For a brief on how bad things are getting on the other side of the Pond, see this Daily Telegraph article, which reports on a study released by the UK National Defense Association. The group’s chairman, Winston Churchill (grandson of the wartime prime
minister), “warned that the Forces were ‘in crisis’ with funding the lowest since the Thirties when ‘inadequate defence provision paved the way directly to world war.'”

No world war is looming today. But the funding, recruitment, and retention crisis faced by the British armed forces can hardly be exaggerated. As the Daily Telegraph accounts puts it:

There was a “huge mismatch” between what the “seriously under-resourced”Army was being asked to do and what it could do properly. In order to meet requirements the Army needed to expand by 10,000 troops.

The RAF was “so run down” in numbers and capability that it was unable to meet commitments “by a wide margin”. Apart from Eurofighter Typhoons it was fielding an ageing and expensive fleet. The RAF needed to increase number from 41,000 to 55,000 to “meet the growing known threats and the unpredictable” otherwise Britain would not retain air superiority on operations for the first time since the 1941 invasion of Crete.

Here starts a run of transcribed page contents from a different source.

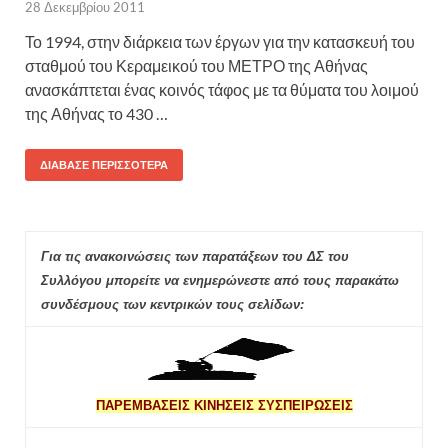
28 Δεκεμβρίου 2011
Το 1994, στην διάρκεια των έργων για την κατασκευή του
σταθμού του Κεραμεικού του ΜΕΤΡΟ της Αθήνας
ανασκάπτεται ένας κοινός τάφος με τα θύματα του λοιμού
της Αθήνας το 430 …
ΔΙΆΒΑΣΕ ΠΕΡΙΣΣΌΤΕΡΑ
Για τις ανακοινώσεις των παρατάξεων του ΔΣ του
Συλλόγου μπορείτε να ενημερώνεστε από τους παρακάτω
συνδέσμους των κεντρικών τους σελίδων:
ΠΑΡΕΜΒΑΣΕΙΣ ΚΙΝΗΣΕΙΣ ΣΥΣΠΕΙΡΩΣΕΙΣ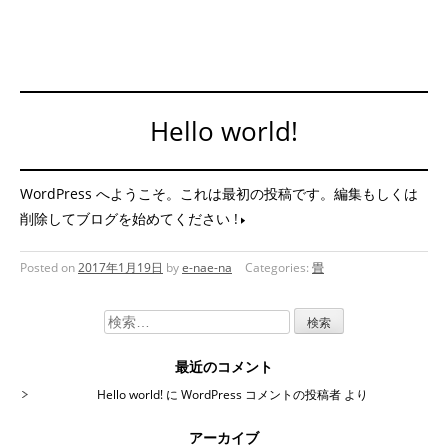
Hello world!
WordPress へようこそ。これは最初の投稿です。編集もしくは
削除してブログを始めてください !
Posted on
2017年1月19日
by
e-nae-na
Categories:
畳
検
索:
最近のコメント
Hello world!
に
WordPress コメントの投稿者
より
アーカイブ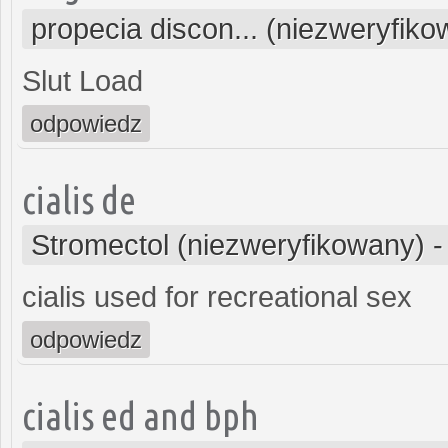
propecia discon... (niezweryfik
Slut Load
odpowiedz
cialis de
Stromectol (niezweryfikowany)
cialis used for recreational sex
odpowiedz
cialis ed and bph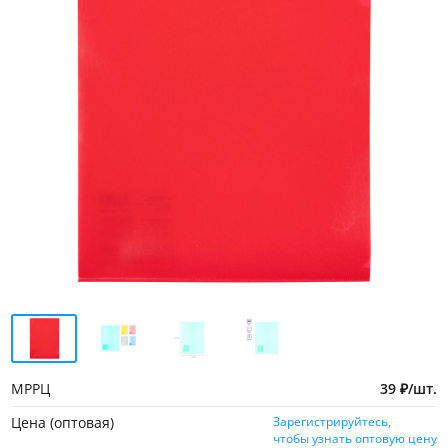
МРРЦ
39
₽
/
шт.
Цена (оптовая)
Зарегистрируйтесь,
чтобы узнать оптовую цену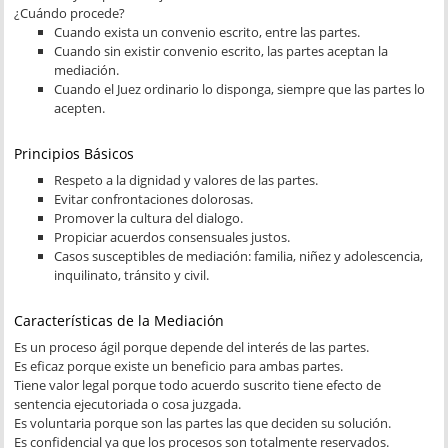
¿Cuándo procede?
Cuando exista un convenio escrito, entre las partes.
Cuando sin existir convenio escrito, las partes aceptan la
mediación.
Cuando el Juez ordinario lo disponga, siempre que las partes lo
acepten.
Principios Básicos
Respeto a la dignidad y valores de las partes.
Evitar confrontaciones dolorosas.
Promover la cultura del dialogo.
Propiciar acuerdos consensuales justos.
Casos susceptibles de mediación: familia, niñez y adolescencia,
inquilinato, tránsito y civil.
Características de la Mediación
Es un proceso ágil porque depende del interés de las partes.
Es eficaz porque existe un beneficio para ambas partes.
Tiene valor legal porque todo acuerdo suscrito tiene efecto de
sentencia ejecutoriada o cosa juzgada.
Es voluntaria porque son las partes las que deciden su solución.
Es confidencial ya que los procesos son totalmente reservados.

On present trends the Navy’s once formidable Fleet will be “grievously weakened” heading towards half its current size by 2020 with no air cover for the next nine years after the withdrawal of the Sea Harrier.

With fewer warships there was insufficient training and as a result “standards are dropping.”

You would think that this neglect of the armed forces would present a prime issue for the Conservative opposition to bash the Labour government on. You would be wrong. David Cameron, the Tory leader, seems oblivious to the defense needs of his country. He is more worried about not making any funding commitments that might allow Labour to charge that he will need to raise taxes to pay for the extra spending. As the Telegraph article notes:

David Cameron’s position of refusing any spending commitments was “completely inappropriate” as inadequate defence funding put “everything else at risk.”

This isn’t just an issue of concern for Brits. It should be a real issue of concern for Americans, too. If the UK doesn’t have the resources to help us, then, Heaven help us, “unilateralism” may become a reality–not just a partisan slur.